MEDAN, MANDIRI
Sebanyak 98.019 atau 95,04 persen siswa peserta Ujian Nasional (UN) Tahun Pelajaran 2007/2008 tingkat SMA Negeri/Swasta dari 103.139 orang. Sementara jumlah siswa yang tidak lulus berjumlah 5.120 orang atau hanya 4,96 persen.
Jenis MA Negeri/Swasta dari jumlah peserta 18.517 orang yang dinyatakan lulus 17.230 orang atau 93,05 persen dan jumlah yang tidak lulus 1.287 orang atau 6,95 persen. Sedangkan jenis SMK Negeri/Swasta dengan jumlah peserta 54.097 orang terdapat 50.282 orang atau 92,95 persen dan jumlah yang tidak lulus 3.815 orang atau 7,05 persen.
Demikian dikemukakan Plt Kepala Dinas Pendidikan Sumatera Utara Drs Delta Pasaribu MPd didampingi Kasubdis Pendidikan Menengah Umum H Hermansyur SE MSi, Kasubdis Pendidikan Menengah Kejuruan Dra Erni Mulatsih, Kasubdis Bina Program Dra Rosmawaty Nadeak MPd kepada wartawan disela-sela rapat koordinasi dengan para Kepala Dinas Pendidikan Kabupaten/Kota se-Sumut di Aula T Amir Hamzah, Medan, Jumat (13/6).
Delta Pasaribu menjelaskan, keberhasilan siswa SMA ini merupakan kebanggaan Propinsi Sumatera Utara berkat hasil kerja keras siswa, guru dan dukungan Dinas Pendidikan Kabupaten/Kota.
Kendatipun Disdik Sumut kini dalam kondisi yang sangat memprihatinkan, tapi segala kegiatan proses pendidikan terus beraksi (action). Upaya ini dilakukan seiring dengan program pendidikan nasional untuk mencerdaskan anak bangsa dan pengentasan wajib belajar sembilan tahun bisa dapat tercapai.

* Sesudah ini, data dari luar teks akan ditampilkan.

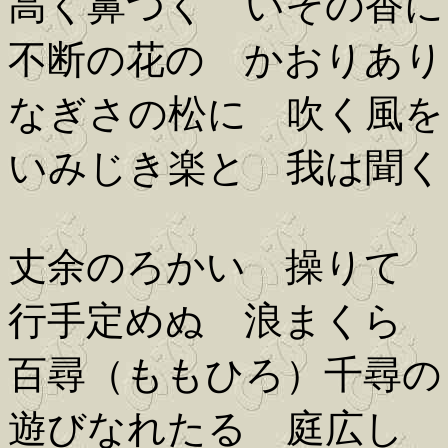
高く鼻つく いその香に
不断の花の かおりあり
なぎさの松に 吹く風を
いみじき楽と 我は聞く
丈余のろかい 操りて
行手定めぬ 浪まくら
百尋（ももひろ）千尋の
遊びなれたる 庭広し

Sebelumnya, Dinas Pendidikan Sumut menargetkan agar seluruh siswa peserta UN tingkat SMA/MA/SMK memperoleh hasil maksimal. Atas segala usaha dan kerja keras ternyata hal itu bisa terwujud dan setelah melihat hasil pengumuman dinyatakan bahwa Sumut berada diatas kelulusan rata-rata nasional.
Pelaksanaan UN di Sumut serentak dilakukan pada 22 s/d 24 April 2008. Maksud penyelenggaraan UN adalah kegiatan pengukuran dan penilaian kompetensi peserta didik secara nasional pada jenjang pendidikan dasar dan menengah.
“Tujuan UN adalah menilai pencapaian kompetensi lulusan secara nasional pada mata pelajaran tertentu dalam kelompok mata pelajaran ilmu pengetahuan dan teknologi,” ujarnya.
Hasil UN juga digunakan sebagai salah satu pertimbangan pemetaan mutu satuan dan program pendidikan, seleksi masuk jenjang pendidikan berikutnya, penentuan kelulusan peserta didik dari program atau satuan pendidikan serta pembinaan dan pemberian bantuan kepada satuan pendidikan dalam upaya peningkatan mutu pendidikan.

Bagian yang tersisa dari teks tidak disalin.